The synthesized probe demonstrates superior performance compared to standard clinical alternatives in laboratory settings. These findings suggest that the agent effectively binds to target aggregates to produce detectable signals. Synthesis and Implications framing indicates that dual-mode detection offers a robust approach for identifying pathological markers. Researchers observed significant variations in relaxation rates upon interaction with the intended targets. The data support the potential utility of this molecule for advanced diagnostic applications. Authors propose that the increased relaxivity provides a distinct advantage over currently available options. This work confirms that combining magnetic and optical properties enhances the visibility of specific protein structures. Future clinical utility remains a possibility based on these initial laboratory observations.

The study relies on in vitro data to evaluate the interaction between the probe and protein aggregates. This experimental approach allows for precise control over environmental conditions. Researchers used these controlled tests to quantify the performance metrics of the new substance.

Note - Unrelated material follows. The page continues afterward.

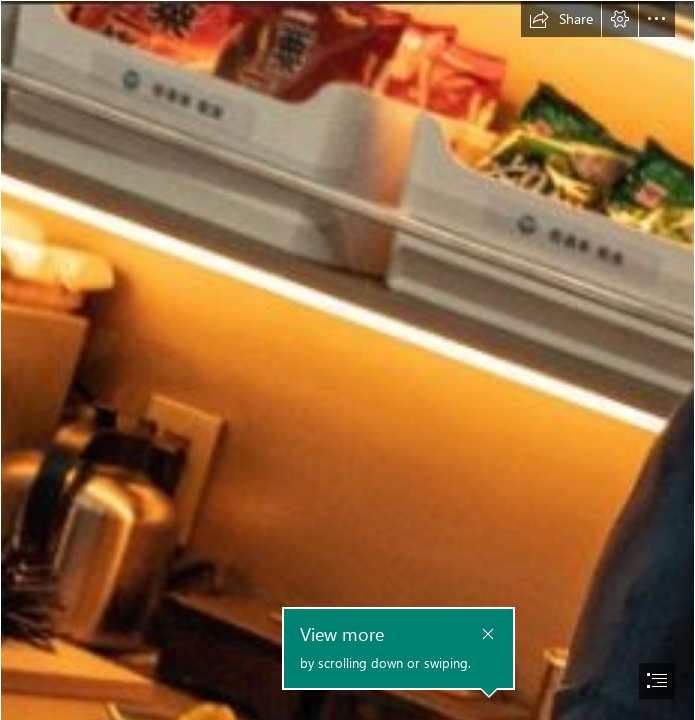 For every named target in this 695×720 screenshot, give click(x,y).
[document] (347, 360)
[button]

The researchers measured the relaxation rate and fluorescence emission intensity of the probe. These metrics serve as indicators of successful binding to the target. The team compared these values against those of a clinically approved contrast agent to establish performance benchmarks.

The authors suggest that this multimodal approach could improve the detection of disease-related protein plaques. They propose that the agent offers a more sensitive alternative to current diagnostic tools. This implication highlights the potential for better imaging outcomes in clinical settings.